Key figure in golf’s peace talks resigns saying ‘no meaningful progress’ has been made

Jimmy Dunne has resigned from the PGA Tour board
Jimmy Dunne has resigned from the PGA Tour board - AP

Jimmy Dunne, the PGA Tour executive who first brokered the “framework agreement” with Saudi Arabia’s Public Investment Fund, has quit the board claiming that player power has made his role “utterly superfluous”.

The departure of Rory McIlroy’s ally is sure to create further tension in the game, particularly as Dunne resigned declaring that “no meaningful progress” has been made in the PIF negotiations.

The American multi-millionaire businessman was initially central to the peace talks, but since the players grabbed voting control of the 12-strong policy board, he had been cut out of the negotiations.

“Since the players now outnumber the Independent Directors on the board… I feel like my vote and my role is utterly superfluous,” Dunne wrote in his resignation letter to Tour commissioner Jay Monahan, which was obtained by Sports Illustrated.

Dunne went on to warn against the board turning away PIF because of the wish to punish the players who jumped ship to LIV Golf – in some cases on nine-figured contracts – and because they do not want a global circuit.

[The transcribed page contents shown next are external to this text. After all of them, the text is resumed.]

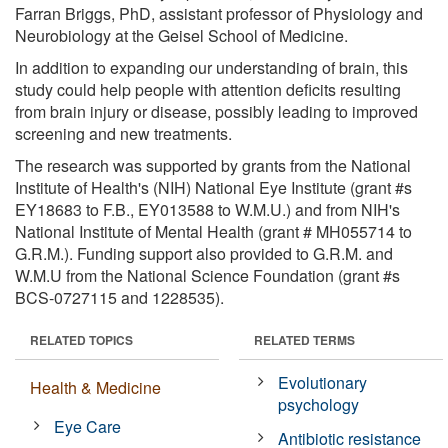
Farran Briggs, PhD, assistant professor of Physiology and
Neurobiology at the Geisel School of Medicine.
In addition to expanding our understanding of brain, this
study could help people with attention deficits resulting
from brain injury or disease, possibly leading to improved
screening and new treatments.
The research was supported by grants from the National
Institute of Health's (NIH) National Eye Institute (grant #s
EY18683 to F.B., EY013588 to W.M.U.) and from NIH's
National Institute of Mental Health (grant # MH055714 to
G.R.M.). Funding support also provided to G.R.M. and
W.M.U from the National Science Foundation (grant #s
BCS-0727115 and 1228535).
RELATED TOPICS
RELATED TERMS
Evolutionary
Health & Medicine
psychology
Eye Care
Antibiotic resistance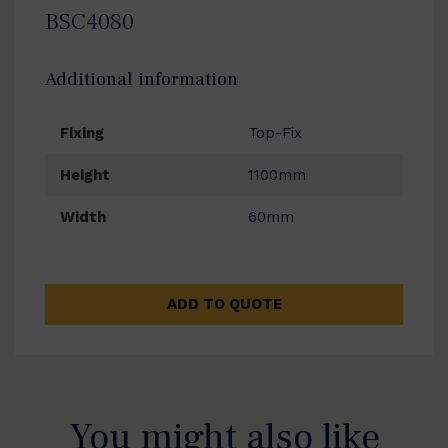
BSC4080
Additional information
Fixing
Top-Fix
Height
1100mm
Width
60mm
ADD TO QUOTE
You might also like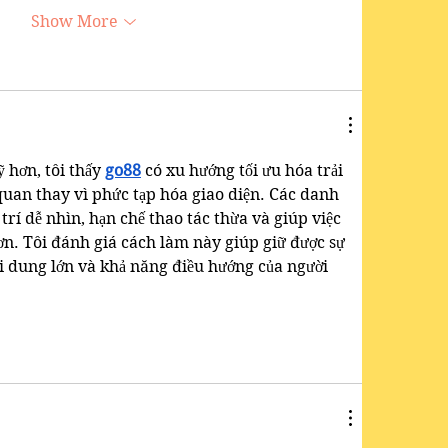
Show More
 hơn, tôi thấy 
go88
 có xu hướng tối ưu hóa trải 
uan thay vì phức tạp hóa giao diện. Các danh 
 trí dễ nhìn, hạn chế thao tác thừa và giúp việc 
n. Tôi đánh giá cách làm này giúp giữ được sự 
i dung lớn và khả năng điều hướng của người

“It is crucial for the Board to avoid letting yesterday’s differences interfere with today’s decisions, especially when they influence future opportunities for the Tour,” Dunne said.

“Unifying professional golf is paramount to restoring fan interest and repairing wounds left from a fractured game. I have tried my best to move all minds in that direction.”

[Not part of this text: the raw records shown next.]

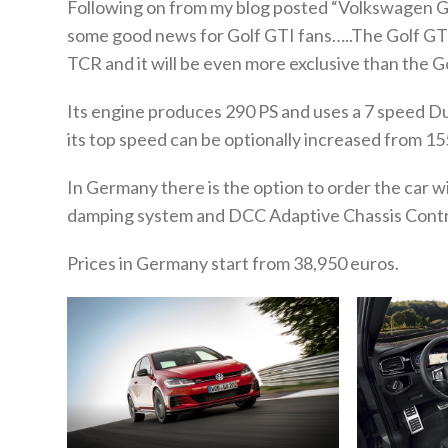
Following on from my blog posted “Volkswagen G
some good news for Golf GTI fans…..The Golf GTI 
TCR and it will be even more exclusive than the 
Its engine produces 290 PS and uses a 7 speed Du
its top speed can be optionally increased from 
In Germany there is the option to order the car w
damping system and DCC Adaptive Chassis Contr
Prices in Germany start from 38,950 euros.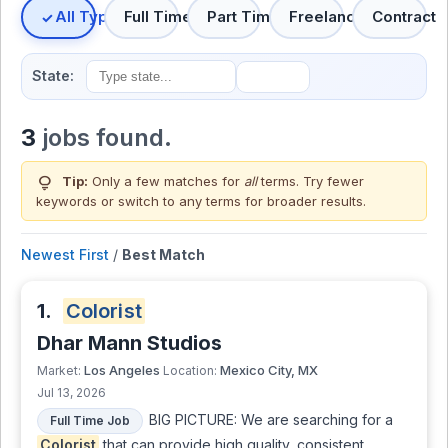
All Types
Full Time
Part Time
Freelance
Contract
State:
3
jobs found.
lightbulb
Tip:
Only a few matches for
all
terms. Try fewer
keywords or switch to
any terms
for broader results.
Newest First
/
Best Match
1.
Colorist
Dhar Mann Studios
Los Angeles
Mexico City, MX
Market:
Location:
Jul 13, 2026
BIG PICTURE: We are searching for a
Full Time Job
Colorist
that can provide high quality, consistent,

Dunne had forged a relationship with Yasir Al-Rumayyan, the PIF governor who is also LIV chairman, and it will be interesting to hear what he thinks. Al-Rumayyan became so exasperated with the slowness of proceedings that LIV signed Jon Rahm in a £400 million deal last December.

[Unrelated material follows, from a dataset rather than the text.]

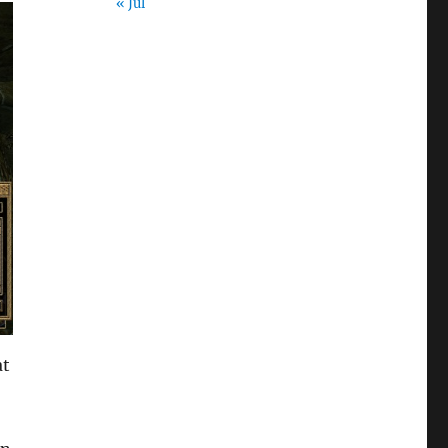
« Jul
at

The next month, the PGA Tour announced that it was receiving more than £1 billion in private equity from US investors led by Liverpool FC owner Fenway Sports.

Dunne’s timing can also be seen as notable. Tiger Woods, one of the player directors, is due into the interview room here at the USPGA Championship on Tuesday.

Last week, McIlroy revealed that his attempt to rejoin the board was blocked by “a subset of people on the board that were maybe uncomfortable with me coming back on for some reason”.

Woods, together with Patrick Cantlay and Jordan Spieth, was believed to have been in opposition to a McIlroy return. Like Dunne, McIlroy is convinced that a deal with PIF is vital.

Meanwhile, Scottie Scheffler’s presence at Valhalla on the first official day of practice confirmed that the Masters champion will compete.

There were doubts over the world No 1’s status as the season’s second major because of his insistence that he would “take a little time away” when his and wife Meredith’s first child arrived. However, their son, Bennett, was born last Wednesday and Scheffler is ready to tee it up.